“近年、インターネットの普及に伴い、実店舗を持たずオンライン上で銀行業務を提供する「ネット銀行」の利用者が急増しています。メガバンクと比較して手数料が安く、預金金利が高いなど多くのメリットがあり、スマートフォン一つで手軽に利用できることから、多くの方が複数のネット銀行口座を使い分けています。
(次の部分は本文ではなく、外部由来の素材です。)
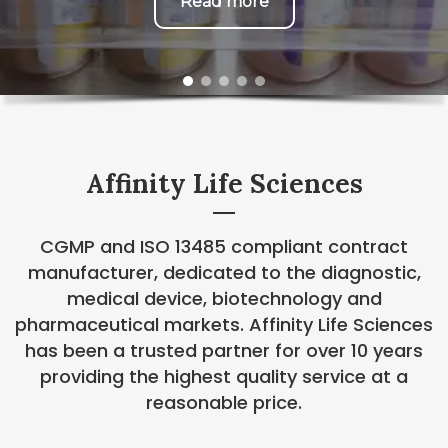
Read more
Affinity Life Sciences
CGMP and ISO 13485 compliant contract
manufacturer, dedicated to the diagnostic,
medical device, biotechnology and
pharmaceutical markets. Affinity Life Sciences
has been a trusted partner for over 10 years
providing the highest quality service at a
reasonable price.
本記事では、2025年最新の情報をもとに、利用目的別におすすめのネット銀行をランキング形式でご紹介します。
ネット銀行とは?従来の銀行との違い
ネット銀行とは、実店舗をほとんど持たず、インターネット上で取引が完結できる銀行のことです。ネットバンクやオンライン銀行とも呼ばれています。従来の銀行と比較すると、以下のような特徴があります。
ネット銀行の主な特徴
店舗運営コストの削減: 実店舗をほとんど持たないため、店舗維持費や人件費などのコストを抑えられる
24時間365日サービス提供: システムメンテナンス時間を除き、いつでも取引可能
スマホで完結: 口座開設から入出金、振込まですべての操作がスマホで完結
高金利と低手数料: コスト削減分を預金金利の引き上げや手数料の引き下げに還元
従来の銀行との違い
項目ネット銀行従来の銀行(メガバンクなど)実店舗ほぼなし多数あり営業時間24時間365日(メンテナンス時除く)平日9:00〜15:00が中心普通預金金利0.1%〜0.2%程度0.001%程度振込手数料無料回数あり・安価比較的高めATM手数料無料回数あり・安価比較的高め対面相談基本的になし(電話・チャットサポート)店舗で対応可能
ネット銀行選びのポイント
ネット銀行はそれぞれに特色があり、自分のライフスタイルや利用目的に合わせて選ぶことが重要です。以下のポイントを参考にしながら、自分に最適なネット銀行を見つけましょう。
1. 手数料の安さをチェック
ネット銀行を選ぶ際の重要なポイントの一つが、ATM出金手数料と他行宛振込手数料です。多くのネット銀行では、条件に応じて月に数回〜数十回無料になるサービスを提供しています。自分の利用頻度に合わせて、手数料無料回数が多いネット銀行を選ぶと良いでしょう。
2. 預金金利の高さを比較
ネット銀行は従来の銀行と比べて普通預金金利が高いことが特徴です。さらに、多くのネット銀行では残高や取引条件に応じて金利が上がる「ステージ制」を導入しています。貯蓄目的で利用する場合は、金利の高さを重視して選びましょう。
3. 提携ATMの多さと利便性
実店舗を持たないネット銀行では、提携ATMを利用して入出金を行います。コンビニATMやメガバンクATMとの提携状況をチェックし、自分の生活圏内で便利に利用できるかを確認しましょう。
4. アプリの使いやすさ
ネット銀行ではスマートフォンアプリを使って操作することが多いため、UIの使いやすさや機能性も重要なポイントです。直感的に操作できるデザインや、セキュリティ対策が充実しているかも確認しましょう。
5. 特典やサービス内容
ポイント付与や他サービスとの連携など、銀行ごとに特徴的なサービスを提供しています。楽天銀行なら楽天ポイント、auじぶん銀行ならPontaポイントなど、日常的に利用しているポイントサービスとの連携があると便利です。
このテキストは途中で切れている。